In the Print Library Project, Google is relying on fair use just as it and its search engine competitors rely on fair use when they copy millions of websites every week. Moreover, by giving publishers the opportunity to opt-out of the Print Library Project, Google is replicating the exclusion header feature of the Internet. Most authors want their books to be found and read. Moreover, authors are aware that an ever increasing percentage of students and businesses conduct research primarily, if not exclusively, online. Thus, if books cannot be searched online, many users will never locate them. The Print Library Project is predicted upon the assumption the authors generally want their books to be included in the search database so that readers can find them. But if a copyright owner does not want Google to scan her book, Google will honor her request.

Contrary to the AAP's assertion, this opt-out feature does not turn 'every principle of copyright law on its ear.' Rather, it is a reasonable implementation of a program based on fair use.

International Dimensions

Fair use under the U.S. Copyright Act is generally broader and more flexible than the copyright exceptions in other countries, including fair dealing in the U.K. Thus, the scanning of a library of books might not be permitted under the copyright laws of most other countries. However, copyright law is territorial; that is, one infringes the copyright laws of a particular country only with respect to acts of infringement that occurred in that country. Since Google presumably will be scanning the books in the United States, the only relevant law with respect to the scanning is U.S. copyright law.

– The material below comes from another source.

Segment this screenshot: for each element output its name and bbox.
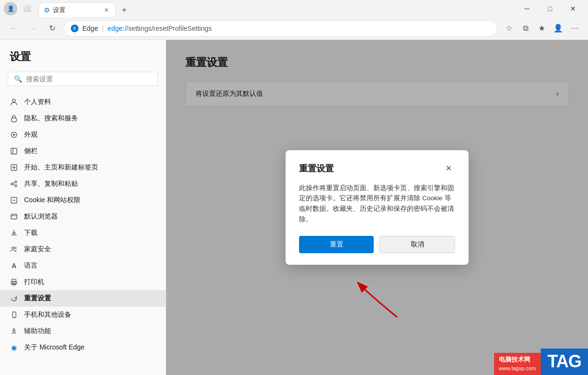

Nonetheless, the search results will be viewable in other countries. This means that Google's distribution of a few sentences from a book to a user in another country must be analyzed under that country's copyright laws. (Google arguably is causing a copy of the sentences to be made in the random access memory of the user's computer.) While the copyright laws of most countries might not be so generous as to allow the reproduction of an entire book, almost all copyright laws do permit short quotations. These exceptions for quotations should be sufficient to protect Google's transmission of Library Project search results to users.

Conclusion

The Google Print Library Project will make it easier than ever before for users to locate the wealth of information buried in books. By limiting the search results to a few sentences before and after the search term, the program will not conflict with the normal exploitation of works nor unreasonably prejudice the legitimate interests of rightsholders. To the contrary, it often will often increase demand for copyrighted works.